Fig. 2. MD simulations predict that the intrinsically disordered region (IDR) in the juxtamembrane linker of syt1 mediates liquid-liquid phase separation (LLPS).

Fig. 2

a Analysis using the VL-XT algorithm and PONDR software reveals that the segment comprising of residues 83–133 in the juxtamembrane linker of syt1 has a high probability (>0.5) of being disordered. b Left: MD simulation of droplet formation and stabilization by the isolated syt1 (80–142) juxtamembrane linker. Right: The droplet remains intact after 5 µs of simulation. All molecules stay in the dense phase with little branching in the system. c Left: Same as b Left but for the isolated syt1 (80 JuxtaK-142) mutant linker. Right: The droplet does not retain its shape and dissolves within 5 μs of the simulation protocol. Scale bars, 4 nm. (See Supplementary Movies 1, 2 for the movies). d Distribution of the gain/loss in the number of contacts (ΔQ) between copies of either the WT or JuxtaK mutant linker.

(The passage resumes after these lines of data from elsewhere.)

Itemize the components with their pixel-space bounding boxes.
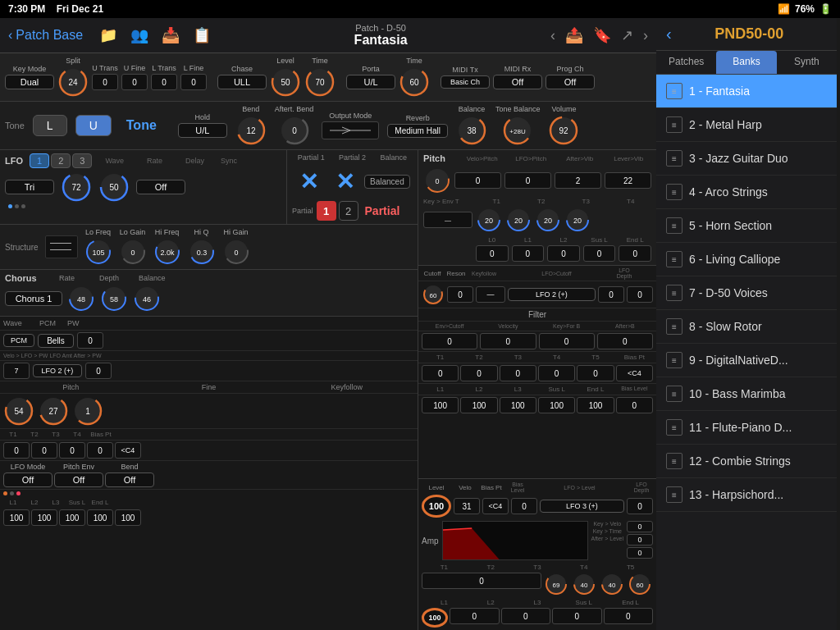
patch-item[interactable]: ≡2 - Metal Harp	[656, 108, 837, 142]
bend-knob[interactable]: 12	[235, 115, 267, 146]
arrow-left-icon[interactable]: ‹	[550, 27, 555, 44]
t3-pitch-knob[interactable]: 20	[535, 207, 561, 233]
tone-balance-knob[interactable]: +28U	[502, 115, 533, 146]
pitch-env-value[interactable]: Off	[54, 472, 103, 487]
midi-rx-value[interactable]: Off	[493, 75, 542, 89]
pitch-knob[interactable]: 54	[3, 395, 34, 427]
lo-gain-knob[interactable]: 0	[119, 238, 147, 266]
reverb-value[interactable]: Medium Hall	[387, 124, 448, 138]
t1-pitch-knob[interactable]: 20	[476, 207, 502, 233]
lfine-value[interactable]: 0	[180, 74, 207, 90]
folder-icon[interactable]: 📁	[99, 26, 117, 44]
nav-back-label[interactable]: Patch Base	[16, 28, 83, 43]
tone-U-btn[interactable]: U	[75, 115, 112, 136]
upload-icon[interactable]: 📤	[565, 26, 583, 44]
patch-item[interactable]: ≡10 - Bass Marimba	[656, 377, 837, 411]
tone-L-btn[interactable]: L	[33, 115, 67, 136]
patch-item[interactable]: ≡13 - Harpsichord...	[656, 478, 837, 512]
utrans-value[interactable]: 0	[92, 74, 118, 90]
patch-item[interactable]: ≡5 - Horn Section	[656, 209, 837, 243]
ufine-value[interactable]: 0	[121, 74, 148, 90]
porta-time-knob[interactable]: 60	[399, 66, 430, 98]
patch-item[interactable]: ≡6 - Living Calliope	[656, 243, 837, 276]
t3-amp-knob[interactable]: 40	[571, 573, 597, 596]
time-group: Time 70	[304, 57, 336, 98]
wave-pcm-value[interactable]: Bells	[38, 334, 74, 348]
chorus-row1: Chorus Rate Depth Balance	[5, 273, 413, 283]
wave-type[interactable]: PCM	[3, 334, 34, 347]
t2-amp-knob[interactable]: 69	[543, 573, 569, 596]
lfo-tab-2[interactable]: 2	[51, 153, 71, 168]
keyfollow-knob[interactable]: 1	[72, 395, 103, 427]
patch-item[interactable]: ≡12 - Combie Strings	[656, 445, 837, 478]
midi-tx-value[interactable]: Basic Ch	[441, 75, 490, 89]
t5-amp-knob[interactable]: 60	[627, 573, 653, 596]
t4-amp-knob[interactable]: 40	[599, 573, 625, 596]
back-button[interactable]: ‹ Patch Base	[8, 28, 83, 43]
patch-item[interactable]: ≡7 - D-50 Voices	[656, 276, 837, 310]
prog-ch-value[interactable]: Off	[546, 75, 595, 89]
balance-knob[interactable]: 38	[456, 115, 487, 146]
lfo-tab-3[interactable]: 3	[72, 153, 92, 168]
partial-2-btn[interactable]: 2	[339, 201, 358, 221]
key-mode-value[interactable]: Dual	[5, 75, 54, 89]
tab-banks[interactable]: Banks	[716, 51, 776, 74]
patch-item[interactable]: ≡11 - Flute-Piano D...	[656, 411, 837, 445]
lfo-cutoff-val[interactable]: LFO 2 (+)	[508, 288, 596, 301]
lfo-sync-value[interactable]: Off	[136, 180, 185, 194]
hold-value[interactable]: U/L	[178, 123, 227, 138]
patch-item[interactable]: ≡9 - DigitalNativeD...	[656, 344, 837, 377]
bend-bottom-value[interactable]: Off	[105, 472, 154, 487]
hi-freq-knob[interactable]: 2.0k	[153, 238, 181, 266]
lfo-mode-value[interactable]: Off	[3, 472, 52, 487]
t2-pitch-knob[interactable]: 20	[505, 207, 532, 233]
lfo-rate-knob[interactable]: 72	[61, 171, 92, 203]
level-knob[interactable]: 50	[270, 66, 301, 98]
patch-item[interactable]: ≡4 - Arco Strings	[656, 176, 837, 209]
patch-icon: ≡	[666, 150, 682, 167]
lo-freq-knob[interactable]: 105	[84, 238, 112, 266]
pitch-main-knob[interactable]: 0	[423, 167, 451, 194]
back-nav-icon[interactable]: ‹	[666, 25, 672, 43]
porta-value[interactable]: U/L	[346, 75, 395, 89]
t2-val-pl: 0	[31, 442, 57, 459]
hi-gain-knob[interactable]: 0	[222, 238, 250, 266]
tab-synth[interactable]: Synth	[777, 51, 837, 74]
cutoff-knob[interactable]: 60	[422, 283, 445, 306]
chorus-type[interactable]: Chorus 1	[5, 291, 62, 306]
lfoLevel-val[interactable]: LFO 3 (+)	[540, 500, 624, 513]
inbox-icon[interactable]: 📥	[162, 26, 180, 44]
fine-knob[interactable]: 27	[38, 395, 69, 427]
patch-item[interactable]: ≡3 - Jazz Guitar Duo	[656, 142, 837, 176]
lfo-wave-value[interactable]: Tri	[5, 180, 54, 194]
t5-amp-hdr: T5	[608, 564, 653, 571]
output-mode-display[interactable]	[322, 121, 379, 139]
tab-patches[interactable]: Patches	[656, 51, 716, 74]
copy-icon[interactable]: 📋	[193, 26, 211, 44]
patch-item[interactable]: ≡8 - Slow Rotor	[656, 310, 837, 344]
svg-text:27: 27	[48, 407, 58, 416]
l-values-pl: 100 100 100 100 100	[0, 508, 418, 527]
partial-1-btn[interactable]: 1	[317, 201, 336, 221]
patch-item[interactable]: ≡1 - Fantasia	[656, 75, 837, 108]
bookmark-icon[interactable]: 🔖	[593, 26, 611, 44]
arrow-right-icon[interactable]: ›	[643, 27, 648, 44]
time-knob[interactable]: 70	[304, 66, 336, 98]
chorus-depth-knob[interactable]: 58	[100, 285, 128, 313]
chorus-rate-knob[interactable]: 48	[67, 285, 95, 313]
hi-q-knob[interactable]: 0.3	[188, 238, 216, 266]
lfo-tab-1[interactable]: 1	[30, 153, 49, 168]
chase-value[interactable]: ULL	[217, 75, 267, 89]
aftert-bend-knob[interactable]: 0	[279, 115, 310, 146]
people-icon[interactable]: 👥	[130, 26, 148, 44]
lfo-pw-type[interactable]: LFO 2 (+)	[33, 364, 82, 377]
level-circle[interactable]: 100	[422, 495, 451, 518]
split-knob[interactable]: 24	[57, 66, 89, 98]
chorus-balance-knob[interactable]: 46	[133, 285, 161, 313]
ltrans-value[interactable]: 0	[151, 74, 177, 90]
key-velo-val: 0	[627, 521, 653, 532]
lfo-delay-knob[interactable]: 50	[98, 171, 130, 203]
t4-pitch-knob[interactable]: 20	[564, 207, 591, 233]
share-icon[interactable]: ↗	[621, 26, 633, 44]
volume-knob[interactable]: 92	[548, 115, 579, 146]
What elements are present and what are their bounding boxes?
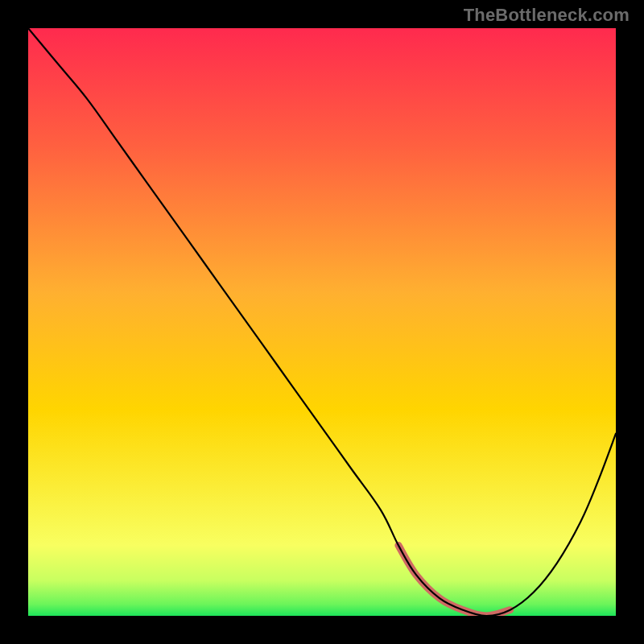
plot-area (28, 28, 616, 616)
watermark-label: TheBottleneck.com (464, 5, 630, 26)
chart-svg (28, 28, 616, 616)
chart-container: TheBottleneck.com (0, 0, 644, 644)
gradient-background (28, 28, 616, 616)
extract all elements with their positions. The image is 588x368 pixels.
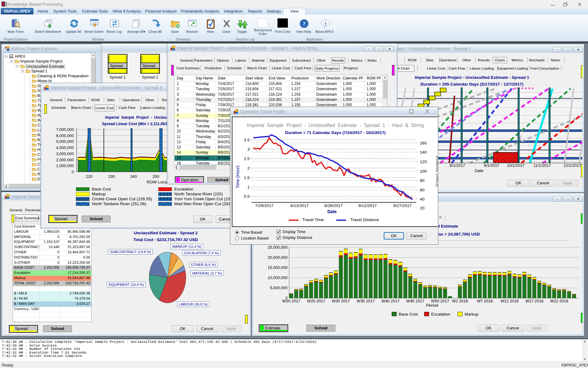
svg-text:W20 2017: W20 2017 [282,299,300,303]
svg-text:20,000,000: 20,000,000 [268,255,288,260]
svg-text:?: ? [303,21,306,27]
svg-text:W25 2017: W25 2017 [307,299,325,303]
svg-text:W12 2018: W12 2018 [500,299,518,303]
svg-text:1.5: 1.5 [244,175,250,180]
svg-text:W40 2017: W40 2017 [381,299,399,303]
svg-text:W50 2017: W50 2017 [431,299,449,303]
svg-text:0.5: 0.5 [244,194,250,199]
svg-text:100: 100 [420,169,427,174]
svg-text:120: 120 [420,159,427,164]
svg-text:W45 2017: W45 2017 [406,299,424,303]
svg-text:15,000,000: 15,000,000 [268,265,288,270]
svg-text:1: 1 [247,185,250,190]
svg-text:Distance (Miles): Distance (Miles) [435,156,438,186]
svg-text:25,000,000: 25,000,000 [268,245,288,250]
svg-text:10,000,000: 10,000,000 [268,275,288,280]
svg-text:60: 60 [420,188,424,192]
svg-text:140: 140 [420,150,427,155]
svg-text:W22 2018: W22 2018 [550,299,568,303]
svg-text:W30 2017: W30 2017 [332,299,350,303]
svg-text:W35 2017: W35 2017 [356,299,375,303]
svg-text:160: 160 [420,141,427,145]
svg-text:80: 80 [420,178,424,183]
svg-text:W7 2018: W7 2018 [477,299,493,303]
svg-text:20: 20 [420,206,424,210]
svg-text:3: 3 [247,147,250,151]
svg-text:Time (Hour): Time (Hour) [235,166,240,188]
svg-text:2.5: 2.5 [244,156,250,161]
svg-text:Period: Period [426,303,438,308]
svg-text:2: 2 [247,166,250,171]
svg-text:3.5: 3.5 [244,138,250,142]
svg-text:5,000,000: 5,000,000 [270,286,288,290]
svg-text:W17 2018: W17 2018 [525,299,543,303]
svg-text:i: i [325,21,326,26]
svg-text:W2 2018: W2 2018 [452,299,468,303]
svg-text:40: 40 [420,197,424,201]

The lysine substitutions shifted the distribution to the left, indicating a loss in the number of pairwise contacts compared to the same number of isolated chains. In panels b and c, the color code for the amino acid residues is as follows: blue, positive charge; red, negative charge; yellow, non-polar; green, polar. An explicit solvent coarse-grained molecular dynamics simulation with a reparametrized MARTINI v3.0 force field was used in this analysis. The ionic strength of the buffer was 100 mM NaCl. Each MD simulation is a result of n = 2 trajectories. Source data are provided as a Source Data file.